Anetta: Instead of trying to choose the heaviest Kettlebell possible with no technical background and struggle, start with lower weight and before moving to heavier one. Make sure your technique is correct! Get a personal trainer to instruct you or teach you correctly! Doing the exercise wrong with too much weight will do more harm than good. When it comes to training sometimes less is more and the Kettlebell is a perfect example - we're working with the whole body without sophisticated expensive machines. 

 

So what is the final word on Kettlebell training?

The Kettlebell is a fantastic fitness tool and one that can really spice up your training and get huge results! Both a professional sports strength and conditioning coach and an advanced client are big advocates of the Kettlebell. They use them for similar goals, muscle groups and training methods.

The Kettlebell is a simple piece of equipment that can work the body in many ways, using various energy systems, hitting all of the “components of fitness.” 

So why are we not all using Kettlebells at every given opportunity? It is very simple; the Kettlebell must be used correctly. It has to be taught from the basics to the advanced by a Personal Trainer qualified to do so. Self teaching can lead to a huge array of fundamental mistakes that can result in injury or a very inefficient swing! 

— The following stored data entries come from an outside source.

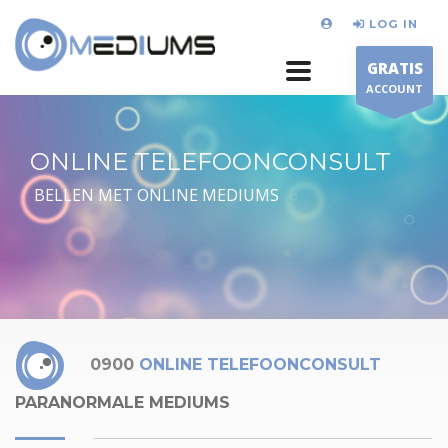
LOG IN
GRATIS
ACCOUNT
ONLINE TELEFOONCONSULT
BELLEN MET ONLINE MEDIUMS
0900
ONLINE TELEFOONCONSULT
PARANORMALE MEDIUMS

To learn more about the Kettlebell, why not attend the UFIT Kettlebell Instructor course on July 23rd and 24th. Whatever level of expertise, whether you're a Personal Trainer or fitness enthusiast in Singapore you will leave as an expert in Kettlebell training and be able to use it to improve your training! To sign up or get more information please contact Frazer McArdell, head of UFIT Education, at frazer@ufit.com.sg.

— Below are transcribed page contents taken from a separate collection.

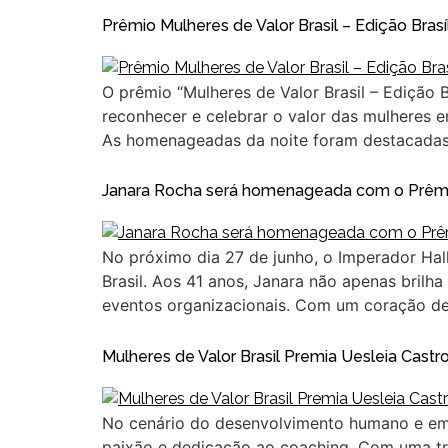
Prêmio Mulheres de Valor Brasil – Edição Br
O prêmio “Mulheres de Valor Brasil – Edição 
reconhecer e celebrar o valor das mulheres em
As homenageadas da noite foram destacadas 
Janara Rocha será homenageada com o Prêmio
No próximo dia 27 de junho, o Imperador Hal
Brasil. Aos 41 anos, Janara não apenas bril
eventos organizacionais. Com um coração d
Mulheres de Valor Brasil Premia Uesleia Castr
No cenário do desenvolvimento humano e empr
paixão e dedicação ao coaching. Com uma tra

‘Get comfortable being uncomfortable’ U.S Navy Seals 

 

About the authors

Frazer McArdell - Head of UFIT Education

Head of UFIT Education, Frazer is a qualified teacher, Master of Coaching Science and a BSc of Strength and Conditioning and Coaching. Having developed and run a successful fitness course in the UK's most successful sporting college, Frazer has brought these skills to UFIT as a Personal Trainer and is now delivering and educating fitness professionals, teachers, coaches and fanatics in Singapore & South East Asia.

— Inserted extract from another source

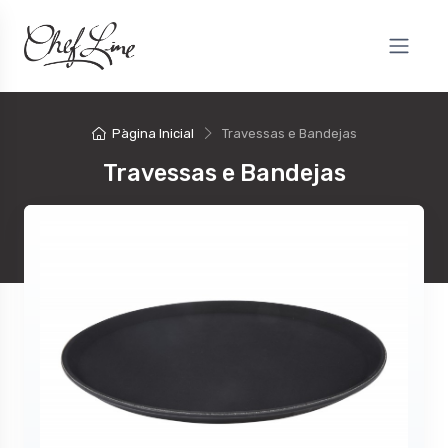
Pàgina Inicial
Travessas e Bandejas
Travessas e Bandejas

Owen Satterly - Head of S&C at Hartpury 

Owen is a UKSCA and NSCA accredited S&C coach. In his current role as Head of Strength and Conditioning (S&C) at Hartpury College, he oversees the S&C programs across the various Sports Academies - including Men’s (Senior and U18s) and Women’s rugby (U18s), football (Senior and U18s), golf, netball, modern pentathlon and rowing. He also works within the TASS network delivering S&C to young elite athletes across several sports.

Previously Owen has worked with Gloucester Rugby and prior to that he spent his time working in London, Australia and New Zealand as a S&C/fitness consultant working across various sports; including rugby (union and league), golf, swimming and surfing.

Anetta Jozefowicz - UFIT Client and Business Owner

Anetta aka Polish Power as she is known in UFIT is one of the finest athletes we have training! Ask Anetta what she trains for and she will be very straight and honest, ‘to look good and feel good!’ Something that many of us can relate to!

Anetta has the added bonus that she is a talented athlete with a good genetic pool making her one of our strongest female clients. She is featuring in this article because she can swing a 40kg KB like a beast! With perfect form, we asked her to give a lay person’s opinion and advice on kettlebell training.